■ What you are asked to do
In the entries below, print exactly the lines from the first through the one with "occasion > Birth", both included, and none of the pictures.

□ □ □ □ □

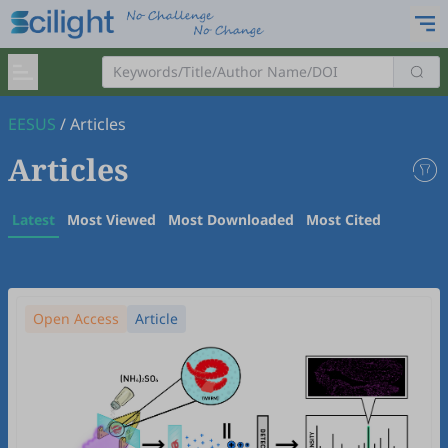
EESUS
/
Articles
Articles
Latest
Most Viewed
Most Downloaded
Most Cited
Open Access
Article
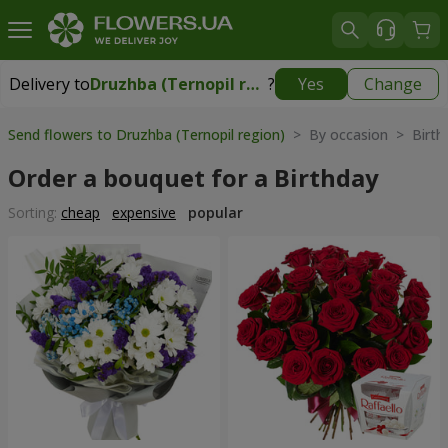
Delivery to
Druzhba (Ternopil region)
?
Yes
Change
Delivery to
Druzhba (Ternopil region)
|
free
Send flowers to Druzhba (Ternopil region)
> By occasion > Birth
Order a bouquet for a Birthday
Sorting:
cheap
expensive
popular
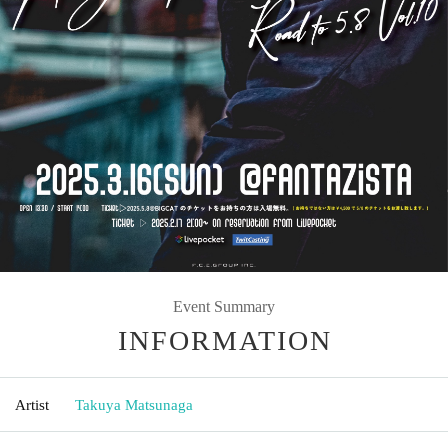
Event Summary
INFORMATION
Artist
Takuya Matsunaga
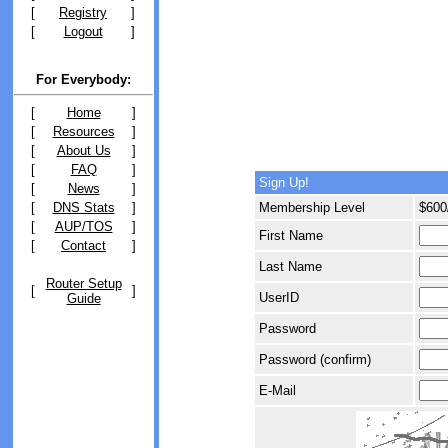
[
Registry
]
[
Logout
]
For Everybody:
[
Home
]
[
Resources
]
[
About Us
]
[
FAQ
]
Sign Up!
[
News
]
[
DNS Stats
]
Membership Level
$600
[
AUP/TOS
]
First Name
[
Contact
]
Last Name
Router Setup
[
]
UserID
Guide
Password
Password (confirm)
E-Mail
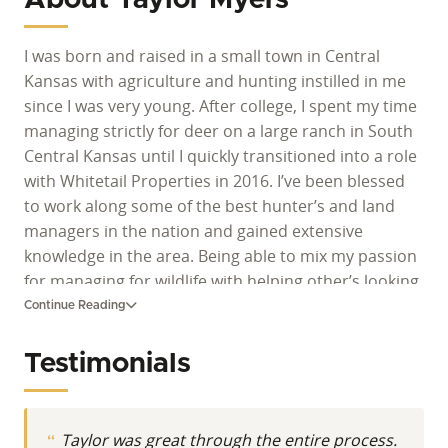
I was born and raised in a small town in Central
Kansas with agriculture and hunting instilled in me
since I was very young. After college, I spent my time
managing strictly for deer on a large ranch in South
Central Kansas until I quickly transitioned into a role
with Whitetail Properties in 2016. I’ve been blessed
to work along some of the best hunter’s and land
managers in the nation and gained extensive
knowledge in the area. Being able to mix my passion
for managing for wildlife with helping other’s looking
to do the same has been incredibly rewarding and I
Continue Reading
look forward to continuing to do so.
Testimonials
Taylor was great through the entire process.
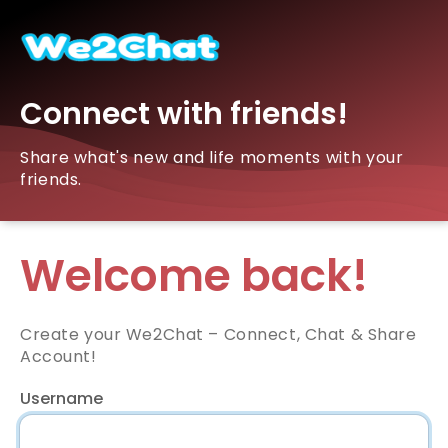
Connect with friends!
Share what's new and life moments with your
friends.
Welcome back!
Create your We2Chat – Connect, Chat & Share
Account!
Username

□ □ □ □ □

■ Written solution
EESUS
/
Articles
Articles
Latest
Most Viewed
Most Downloaded
Most Cited
Open Access
Article
Delivery to
Druzhba (Ternopil region)
?
Yes
Change
Delivery to
Druzhba (Ternopil region)
|
free
Send flowers to Druzhba (Ternopil region)
> By occasion > Birth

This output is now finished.